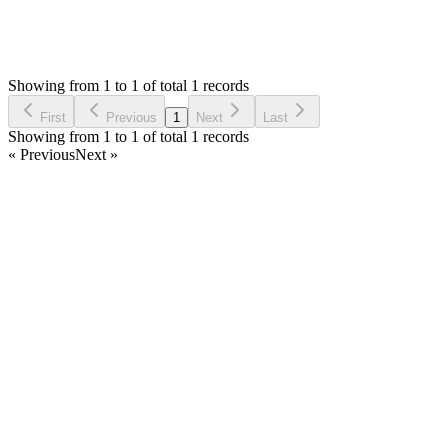
1,413
Views
MA
Asked by
Mohammed Aljafari
4 years ago
Showing from 1 to 1 of total 1 records
Ask Question
First
Previous
1
Next
Last
Showing from 1 to 1 of total 1 records
« Previous
Next »
Home
Products
Partnership
Licenses
Policies & Terms
Contact Us
Facebook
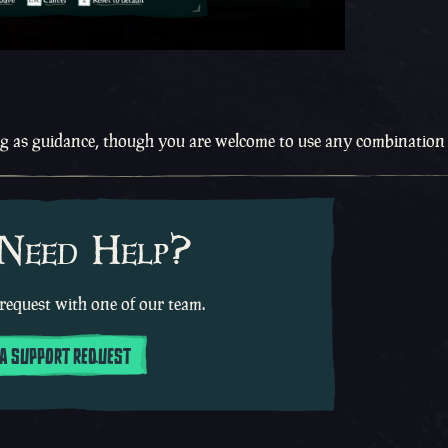
ng as guidance, though you are welcome to use any combination
 Need Help?
request with one of our team.
 A SUPPORT REQUEST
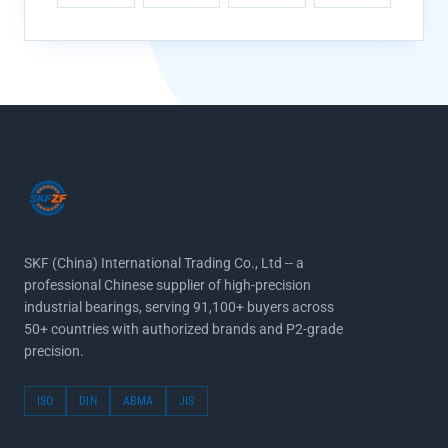
SKF (China) International Trading Co., Ltd -- a
professional Chinese supplier of high-precision
industrial bearings, serving 91,100+ buyers across
50+ countries with authorized brands and P2-grade
precision.
ISO
DIN
ABMA
JIS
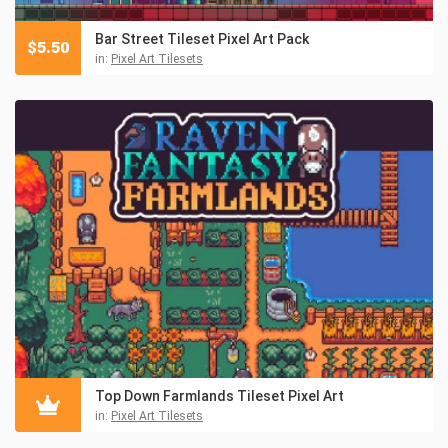
Bar Street Tileset Pixel Art Pack
$
5.50
in:
Pixel Art Tilesets
Top Down Farmlands Tileset Pixel Art
in:
Pixel Art Tilesets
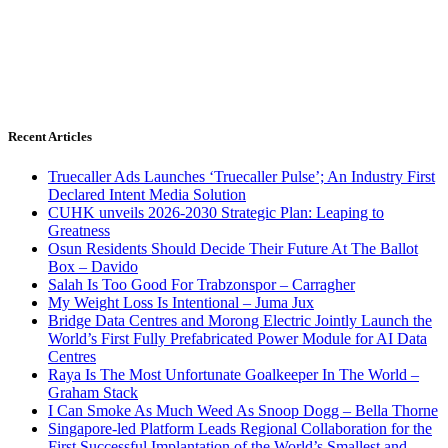
Recent Articles
Truecaller Ads Launches ‘Truecaller Pulse’; An Industry First
Declared Intent Media Solution
CUHK unveils 2026-2030 Strategic Plan: Leaping to
Greatness
Osun Residents Should Decide Their Future At The Ballot
Box – Davido
Salah Is Too Good For Trabzonspor – Carragher
My Weight Loss Is Intentional – Juma Jux
Bridge Data Centres and Morong Electric Jointly Launch the
World’s First Fully Prefabricated Power Module for AI Data
Centres
Raya Is The Most Unfortunate Goalkeeper In The World –
Graham Stack
I Can Smoke As Much Weed As Snoop Dogg – Bella Thorne
Singapore-led Platform Leads Regional Collaboration for the
First Successful Implantation of the World’s Smallest and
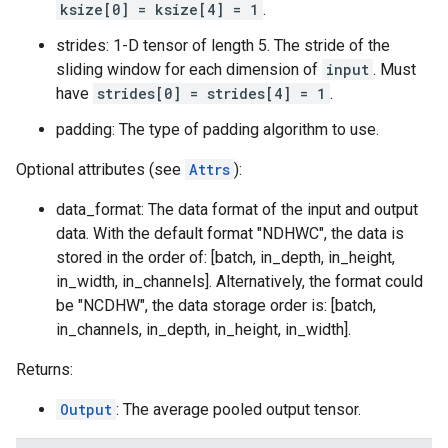
ksize[0] = ksize[4] = 1
.
strides: 1-D tensor of length 5. The stride of the
sliding window for each dimension of
input
. Must
have
strides[0] = strides[4] = 1
.
padding: The type of padding algorithm to use.
Optional attributes (see
Attrs
):
data_format: The data format of the input and output
data. With the default format "NDHWC", the data is
stored in the order of: [batch, in_depth, in_height,
in_width, in_channels]. Alternatively, the format could
be "NCDHW", the data storage order is: [batch,
in_channels, in_depth, in_height, in_width].
Returns:
Output
: The average pooled output tensor.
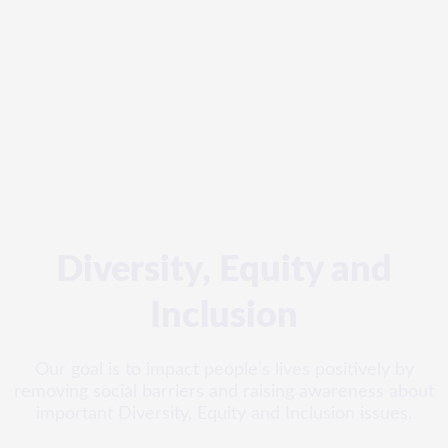
Diversity, Equity and
Inclusion
Our goal is to impact people’s lives positively by
removing social barriers and raising awareness about
important Diversity, Equity and Inclusion issues.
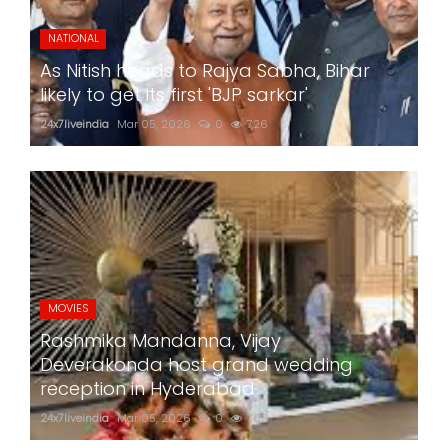
NATIONAL
As Nitish heads to Rajya Sabha, Bihar
likely to get its first 'BJP sarkar'
24x7liveindia
Mar 05, 2026
0
726
MOVIES
Rashmika Mandanna, Vijay
Deverakonda host grand wedding
reception in Hyderabad
24x7liveindia
Mar 05, 2026
0
768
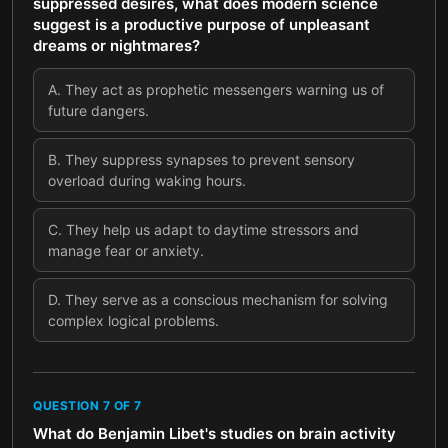
suppressed desires, what does modern science
suggest is a productive purpose of unpleasant
dreams or nightmares?
A
.
They act as prophetic messengers warning us of
future dangers.
B
.
They suppress synapses to prevent sensory
overload during waking hours.
C
.
They help us adapt to daytime stressors and
manage fear or anxiety.
D
.
They serve as a conscious mechanism for solving
complex logical problems.
QUESTION
7
OF
7
What do Benjamin Libet's studies on brain activity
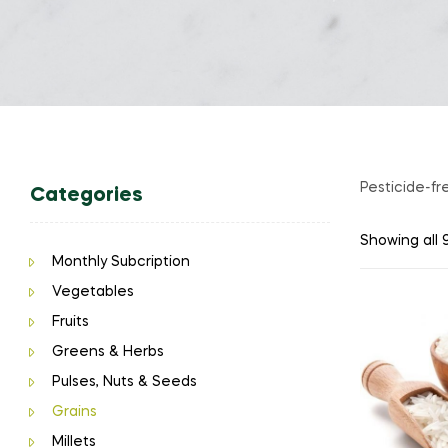
Pesticide-fr
Categories
Showing all 9
Monthly Subcription
Vegetables
Fruits
Greens & Herbs
Pulses, Nuts & Seeds
Grains
Millets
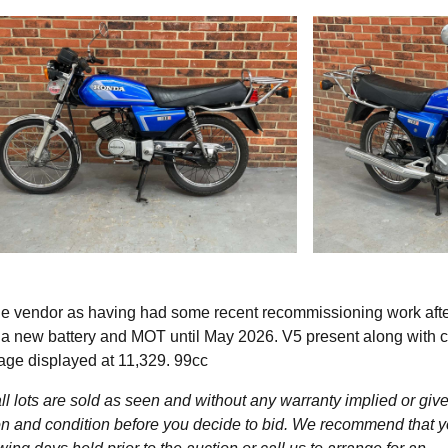
he vendor as having had some recent recommissioning work afte
 a new battery and MOT until May 2026. V5 present along with c
eage displayed at 11,329. 99cc
l lots are sold as seen and without any warranty implied or give
ption and condition before you decide to bid. We recommend that 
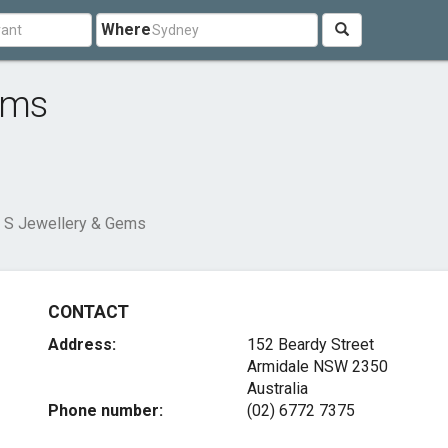
Where
ems
 S Jewellery & Gems
CONTACT
Address:
152 Beardy Street
Armidale NSW 2350
Australia
Phone number:
(02) 6772 7375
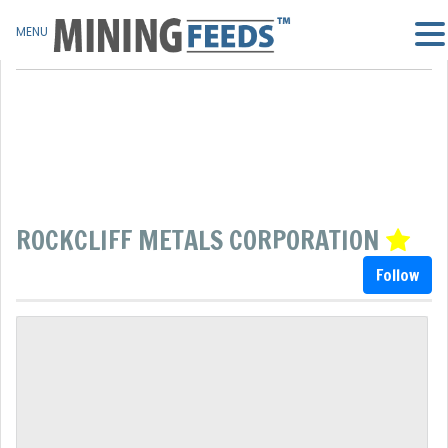
MENU
ROCKCLIFF METALS CORPORATION
Follow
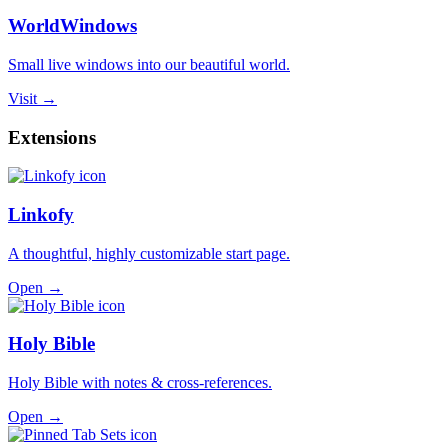
WorldWindows
Small live windows into our beautiful world.
Visit →
Extensions
Linkofy
A thoughtful, highly customizable start page.
Open →
Holy Bible
Holy Bible with notes & cross-references.
Open →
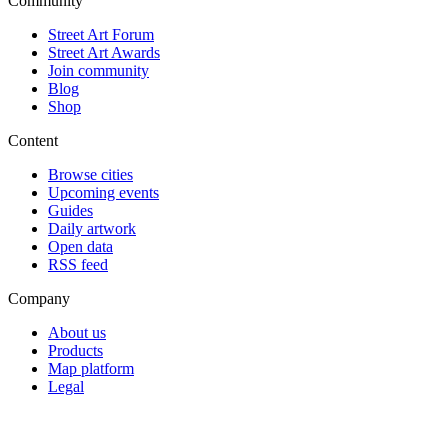
Community
Street Art Forum
Street Art Awards
Join community
Blog
Shop
Content
Browse cities
Upcoming events
Guides
Daily artwork
Open data
RSS feed
Company
About us
Products
Map platform
Legal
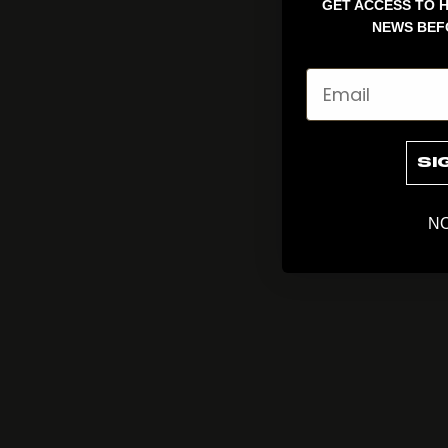
GET ACCESS TO H
NEWS BEF
Email
SI
NO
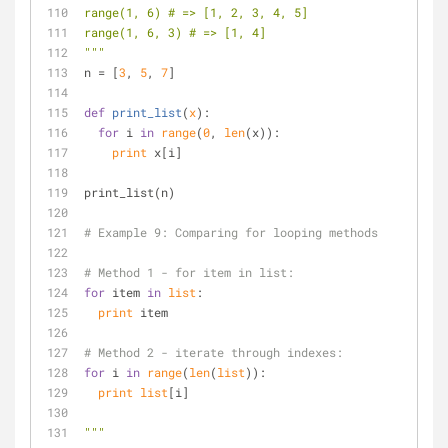
range(1, 6) # => [1, 2, 3, 4, 5]
range(1, 6, 3) # => [1, 4]
"""
n = [
3
, 
5
, 
7
]
def
print_list
(
x
):
for
 i 
in
range
(
0
, 
len
(x)):
print
 x[i]
print_list(n)
# Example 9: Comparing for looping methods
# Method 1 - for item in list:
for
 item 
in
list
:
print
 item
# Method 2 - iterate through indexes:
for
 i 
in
range
(
len
(
list
)):
print
list
[i]
"""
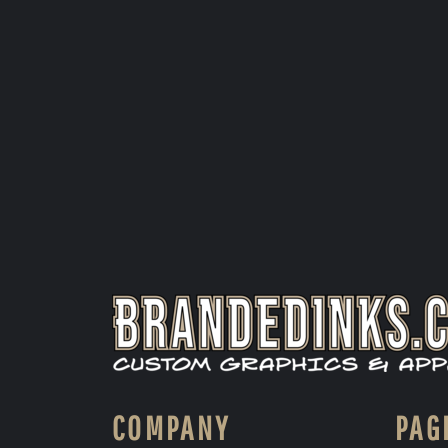
COMPANY
PAG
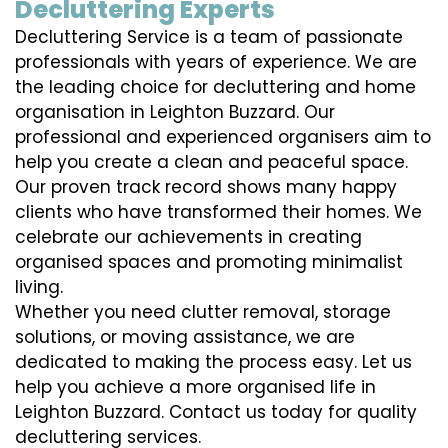
Decluttering Experts
Decluttering Service is a team of passionate
professionals with years of experience. We are
the leading choice for decluttering and home
organisation in Leighton Buzzard. Our
professional and experienced organisers aim to
help you create a clean and peaceful space.
Our proven track record shows many happy
clients who have transformed their homes. We
celebrate our achievements in creating
organised spaces and promoting minimalist
living.
Whether you need clutter removal, storage
solutions, or moving assistance, we are
dedicated to making the process easy. Let us
help you achieve a more organised life in
Leighton Buzzard. Contact us today for quality
decluttering services.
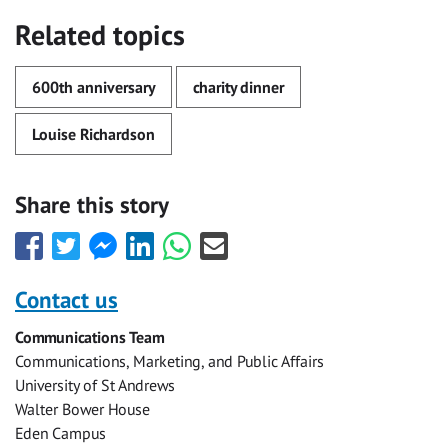
Related topics
600th anniversary
charity dinner
Louise Richardson
Share this story
Share
Share
Share
Share
Share
Share
this
this
this
this
this
this
with
with
with
with
with
with
Contact us
Facebook
Twitter
Facebook
LinkedIn
WhatsApp
Email
Communications Team
Messenger
Communications, Marketing, and Public Affairs
University of St Andrews
Walter Bower House
Eden Campus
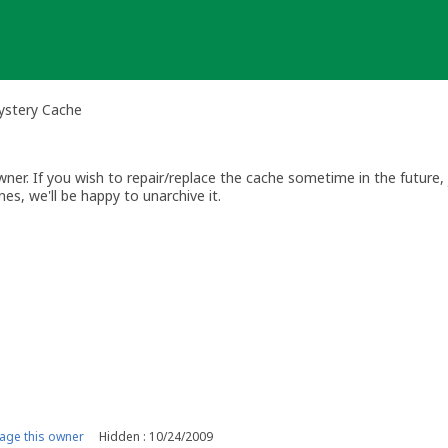
ystery Cache
r. If you wish to repair/replace the cache sometime in the future, j
es, we'll be happy to unarchive it.
ge this owner
Hidden : 10/24/2009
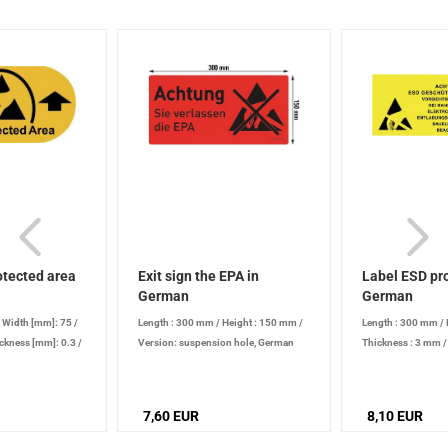
otected area
Exit sign the EPA in
Label ESD pro
German
German
/
Width [mm]: 75
/
Length : 300 mm
/
Height : 150 mm
/
Length : 300 mm
/
ckness [mm]: 0.3
/
Version: suspension hole, German
Thickness : 3 mm
mounting
7,60 EUR
8,10 EUR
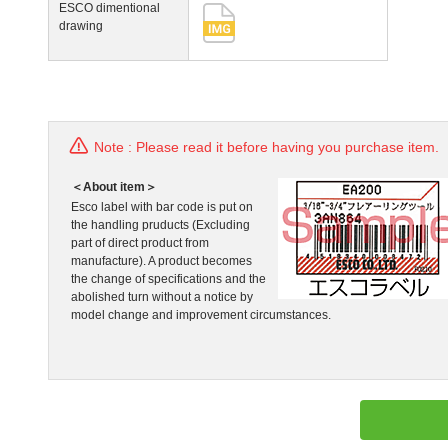
ESCO dimentional
drawing
Note : Please read it before having you purchase item.
＜About item＞
Esco label with bar code is put on
the handling pruducts (Excluding
part of direct product from
manufacture). A product becomes
the change of specifications and the
abolished turn without a notice by
model change and improvement circumstances.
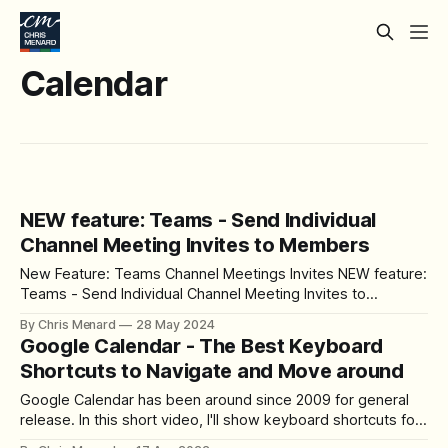
Calendar
NEW feature: Teams - Send Individual
Channel Meeting Invites to Members
New Feature: Teams Channel Meetings Invites NEW feature:
Teams - Send Individual Channel Meeting Invites to
Members - YouTube Intro Hello, I am Chris Menard.
By Chris Menard
28 May 2024
Microsoft Teams has introduced a great new feature that
Google Calendar - The Best Keyboard
addresses a common problem many of us have faced. In
Shortcuts to Navigate and Move around
the past, when you sent an invite to
Google Calendar has been around since 2009 for general
release. In this short video, I'll show keyboard shortcuts for
navigating the Google calendar with different views, and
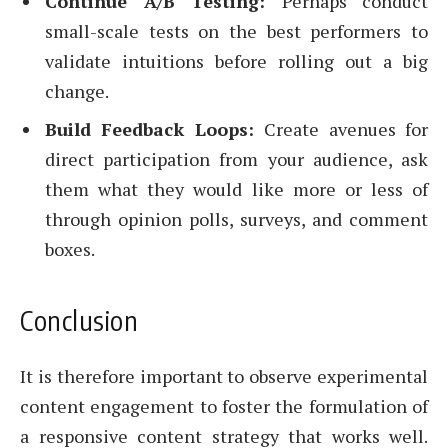
Continue A/B Testing:
Perhaps conduct
small-scale tests on the best performers to
validate intuitions before rolling out a big
change.
Build Feedback Loops:
Create avenues for
direct participation from your audience, ask
them what they would like more or less of
through opinion polls, surveys, and comment
boxes.
Conclusion
It is therefore important to observe experimental
content engagement to foster the formulation of
a responsive content strategy that works well.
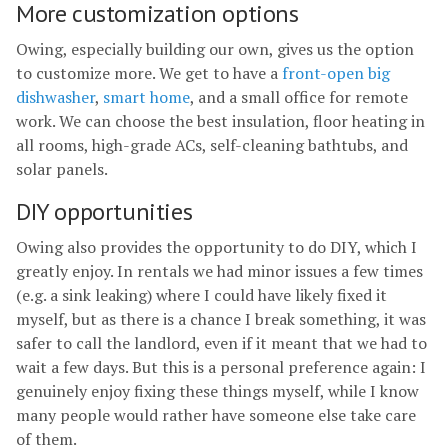
More customization options
Owing, especially building our own, gives us the option
to customize more. We get to have a
front-open big
dishwasher
,
smart home
, and a small office for remote
work. We can choose the best insulation, floor heating in
all rooms, high-grade ACs, self-cleaning bathtubs, and
solar panels.
DIY opportunities
Owing also provides the opportunity to do DIY, which I
greatly enjoy. In rentals we had minor issues a few times
(e.g. a sink leaking) where I could have likely fixed it
myself, but as there is a chance I break something, it was
safer to call the landlord, even if it meant that we had to
wait a few days. But this is a personal preference again: I
genuinely enjoy fixing these things myself, while I know
many people would rather have someone else take care
of them.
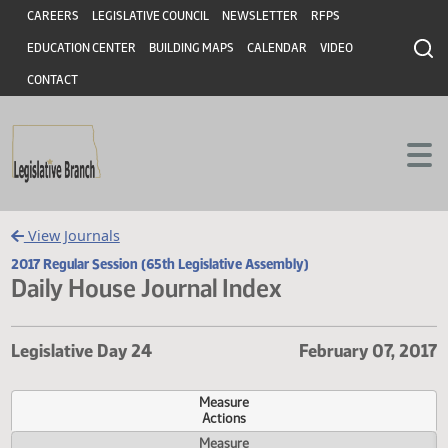
Header
Skip to main content
Skip to main content
CAREERS
LEGISLATIVE COUNCIL
NEWSLETTER
RFPS
EDUCATION CENTER
BUILDING MAPS
CALENDAR
VIDEO
CONTACT
View Journals
2017 Regular Session (65th Legislative Assembly)
Daily House Journal Index
Legislative Day 24
February 07,
Measure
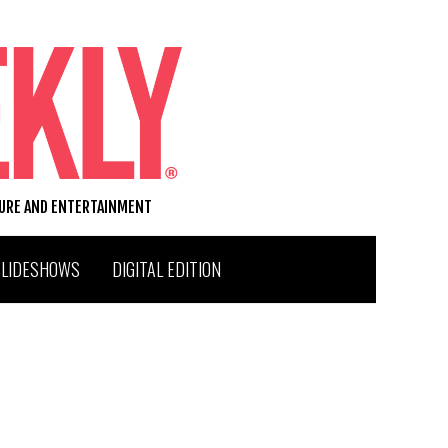
TURE AND ENTERTAINMENT
SLIDESHOWS
DIGITAL EDITION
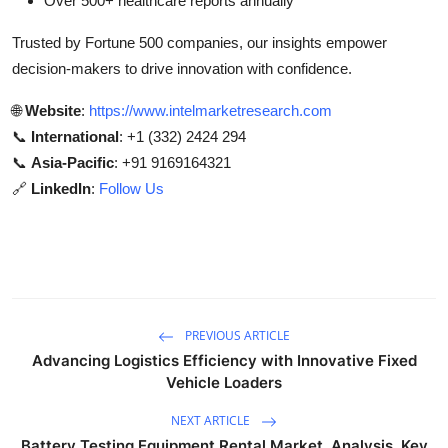
Over 500+ healthcare reports annually
Trusted by Fortune 500 companies, our insights empower
decision-makers to drive innovation with confidence.
🌐
Website
:
https://www.intelmarketresearch.com
📞
International
: +1 (332) 2424 294
📞
Asia-Pacific
: +91 9169164321
🔗
LinkedIn
:
Follow Us
PREVIOUS ARTICLE
Advancing Logistics Efficiency with Innovative Fixed
Vehicle Loaders
NEXT ARTICLE
Battery Testing Equipment Rental Market Analysis, Key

# # # # # # #

• [Exercise directions] The lines above that hold the word "tensor" should be found and copied out.

• [Task answer]
strides: 1-D tensor of length 5. The stride of the
: The average pooled output tensor.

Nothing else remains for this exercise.